具体的には、「相手の目で見、相手の耳で聞き、相手の心で感じる」(岩井俊憲『勇気づけの心理学 増補・改訂版』 金子書房 2011年)ように努めることです。そして、「もしかして……」「ひょっとすると……」と想像を膨らませてみると、今まで見えていなかった視点や相手の真意に気づけるようになるでしょう。
ただし、一つだけ注意してほしいことがあります。それは、たとえネガティブな面から捉えていたとしても、その自分を否定する必要はないということです。少なくとも自分にとっては、今、この瞬間まで世界がそう見えていたということであって、そこにジャッジを差しはさむ必要はありません。

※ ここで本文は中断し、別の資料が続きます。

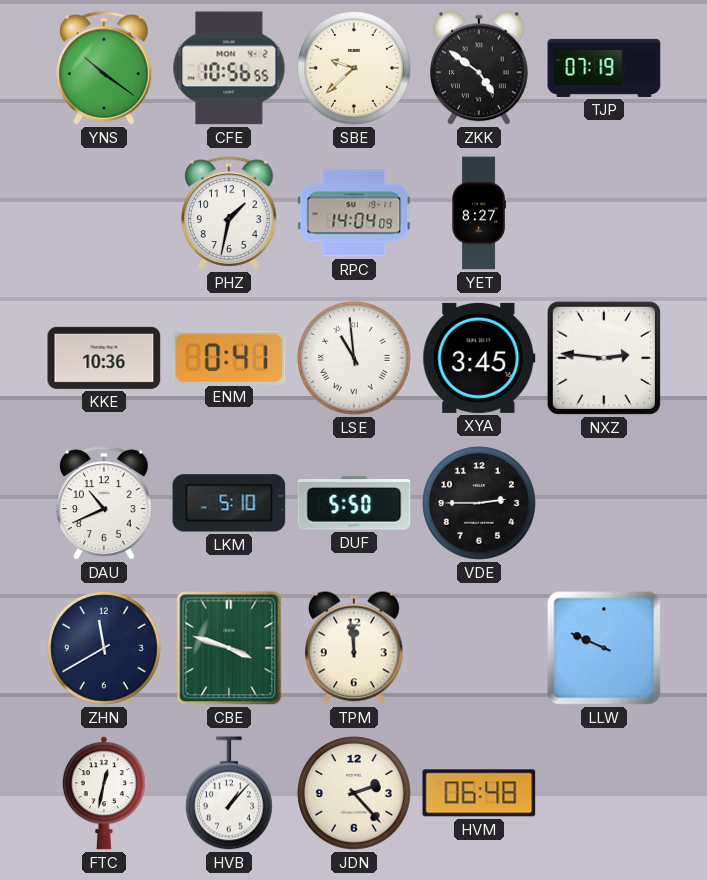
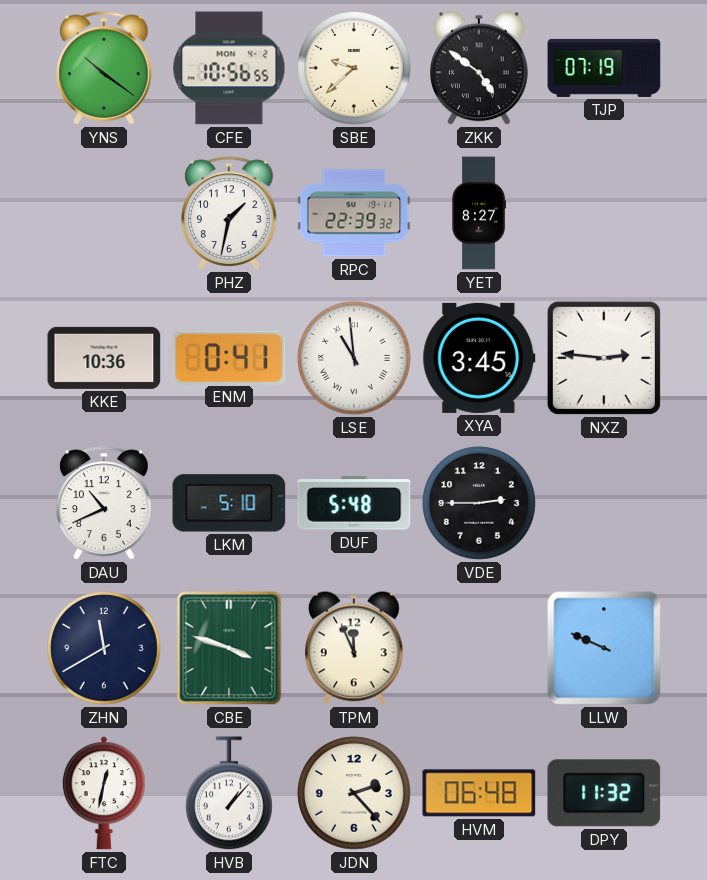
RPC: 14:04 -> 22:39
DUF: 5:50 -> 5:48
TPM: 11:59 -> 11:56
DPY: none -> 11:32
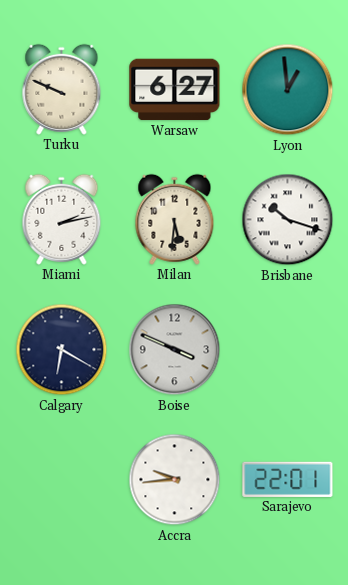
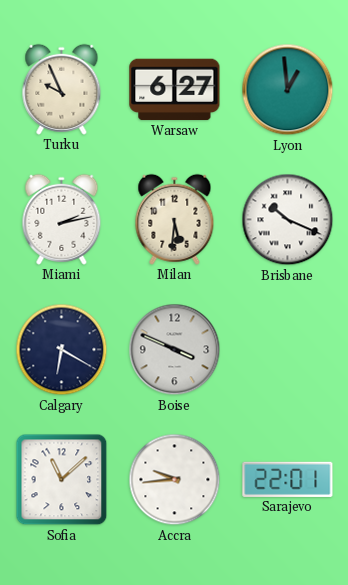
Turku: 9:49 -> 9:56
Brisbane: 10:18 -> 10:19
Sofia: none -> 11:08
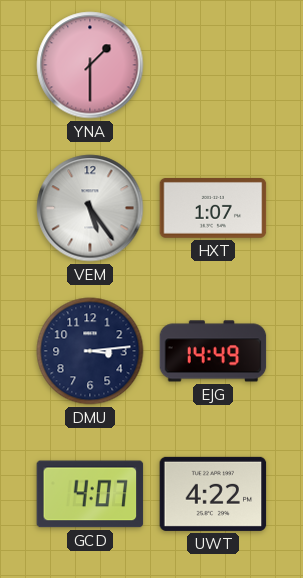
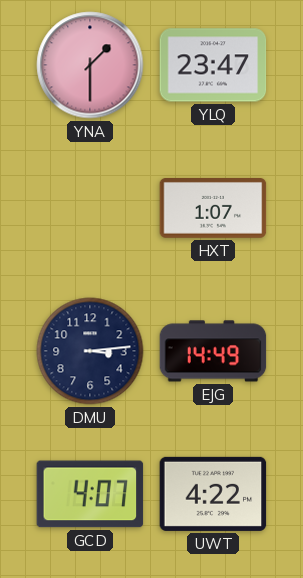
YLQ: none -> 23:47
VEM: 5:24 -> none
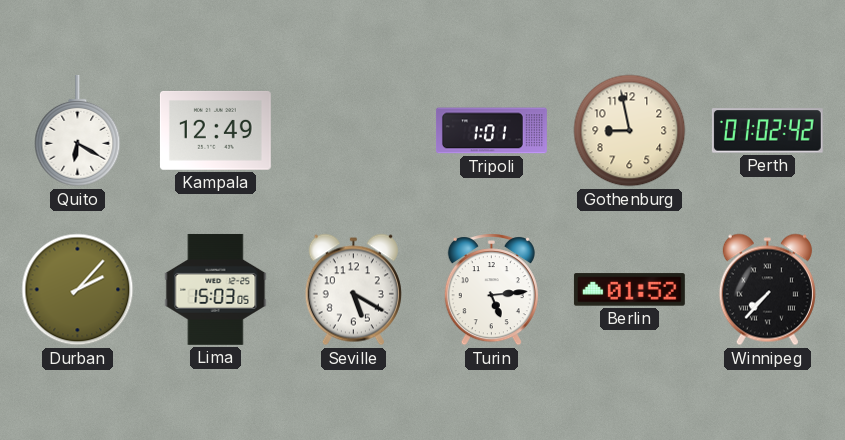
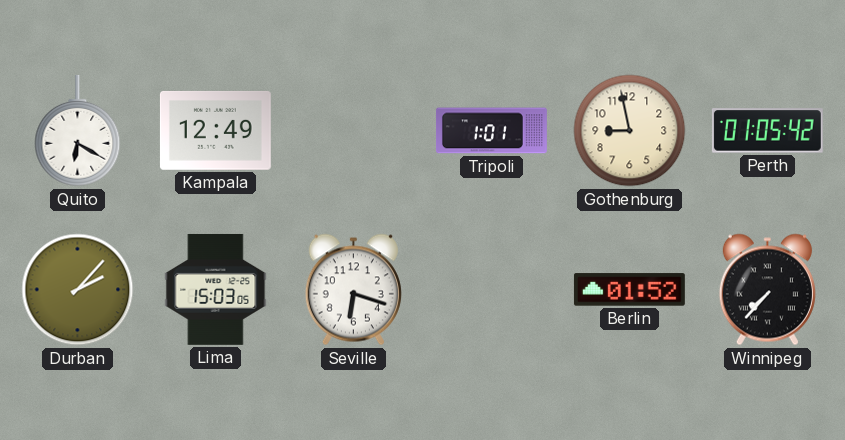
Perth: 01:02 -> 01:05
Seville: 5:20 -> 6:18
Turin: 5:14 -> none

ですから、今までの自分のメガネをアップデートするようなイメージを持って、「あぁ、そんなふうに考えていたのか。それは苦しかったよね。では、今度は~~のように考えてみたらどうだろう?」と自己対話をしてみると良いでしょう。そして、異なる見方や考え方を知って自分のメガネをアップデートしていけば、見えている世界は今よりずっと深く豊かになると考えます。
※本記事は、内田若希著『意味ある敗北とは何か アドラー心理学で読み解くトップアスリートの言葉』(新潮社)の一部を再編集して作成したものです。